Pages 129-130 : « […] Mon plus jeune moi était revenu choquer mon moi plu âgé avec ce que ce moi avait été, ou était, ou était parfois capable d’être. Et n’avais-je pas songé tout récemment à la façon dont les témoins de notre vie se raréfient et, avec eux, notre principale corroboration ? Maintenant j’avais une bien indésirable corroboration de ce que j’étais, ou avait été. Si seulement c’était cette lettre que Veronica avait brûlée… »

Mon avis

Ce roman aura été pour moi une double découverte.

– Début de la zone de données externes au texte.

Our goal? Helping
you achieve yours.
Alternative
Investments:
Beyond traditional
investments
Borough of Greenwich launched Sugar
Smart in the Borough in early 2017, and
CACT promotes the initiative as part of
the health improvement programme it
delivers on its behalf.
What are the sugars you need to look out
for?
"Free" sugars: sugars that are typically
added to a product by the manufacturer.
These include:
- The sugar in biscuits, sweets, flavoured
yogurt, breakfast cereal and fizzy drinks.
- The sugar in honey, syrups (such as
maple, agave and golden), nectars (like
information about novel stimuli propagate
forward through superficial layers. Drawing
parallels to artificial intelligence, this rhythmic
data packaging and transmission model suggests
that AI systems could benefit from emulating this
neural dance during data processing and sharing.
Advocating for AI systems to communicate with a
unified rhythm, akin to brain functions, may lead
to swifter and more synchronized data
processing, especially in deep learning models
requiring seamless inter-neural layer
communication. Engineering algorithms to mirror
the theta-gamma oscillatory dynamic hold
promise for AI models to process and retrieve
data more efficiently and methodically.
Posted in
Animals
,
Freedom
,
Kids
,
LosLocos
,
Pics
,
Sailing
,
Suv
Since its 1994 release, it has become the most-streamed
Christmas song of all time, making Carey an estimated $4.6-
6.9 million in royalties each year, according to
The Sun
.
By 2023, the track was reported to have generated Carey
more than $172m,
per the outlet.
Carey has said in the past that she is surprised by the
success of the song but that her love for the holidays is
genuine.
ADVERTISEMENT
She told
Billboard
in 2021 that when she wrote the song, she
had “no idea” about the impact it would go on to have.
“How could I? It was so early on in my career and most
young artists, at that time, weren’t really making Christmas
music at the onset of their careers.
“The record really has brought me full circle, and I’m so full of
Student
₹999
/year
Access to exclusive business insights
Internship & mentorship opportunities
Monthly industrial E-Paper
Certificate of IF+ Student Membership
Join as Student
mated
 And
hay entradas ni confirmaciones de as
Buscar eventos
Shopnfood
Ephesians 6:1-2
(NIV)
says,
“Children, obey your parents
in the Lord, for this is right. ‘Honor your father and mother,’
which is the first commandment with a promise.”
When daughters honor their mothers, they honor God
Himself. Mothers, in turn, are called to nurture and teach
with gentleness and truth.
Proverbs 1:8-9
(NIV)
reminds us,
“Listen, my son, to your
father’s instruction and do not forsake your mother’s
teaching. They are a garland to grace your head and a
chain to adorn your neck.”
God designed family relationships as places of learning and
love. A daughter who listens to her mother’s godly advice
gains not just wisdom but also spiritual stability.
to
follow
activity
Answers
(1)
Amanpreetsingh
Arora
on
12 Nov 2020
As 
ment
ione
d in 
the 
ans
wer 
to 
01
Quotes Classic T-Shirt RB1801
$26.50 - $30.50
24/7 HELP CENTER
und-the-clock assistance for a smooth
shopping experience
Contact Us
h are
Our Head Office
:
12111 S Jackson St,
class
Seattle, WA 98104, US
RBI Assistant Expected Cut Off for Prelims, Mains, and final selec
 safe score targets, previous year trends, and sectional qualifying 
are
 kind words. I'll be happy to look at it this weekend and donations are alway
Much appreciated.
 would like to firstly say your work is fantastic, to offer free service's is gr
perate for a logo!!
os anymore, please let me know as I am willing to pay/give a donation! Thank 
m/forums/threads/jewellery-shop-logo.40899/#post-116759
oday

Je n’avais jamais lu Julian Barnes. J’ai découvert un auteur et un style. J’ai découvert également une façon de raconter une histoire. Au coeur de ce qui pourrait être le journal intime de Tony, le lecteur ( et moi par la même occasion) se laisse prendre aux dires du narrateur avant de se rendre compte que son récit n’est pas fiable et qu’il s’est arrangé avec ses souvenirs. Se gardant le beau rôle. Bref, Barnes nous mène par le bout du nez… et c’est jubilatoire ! Un grand roman. Bonne pioche !

« Une fille, qui danse », de Julian Barnes, Mercvre de France, 19€.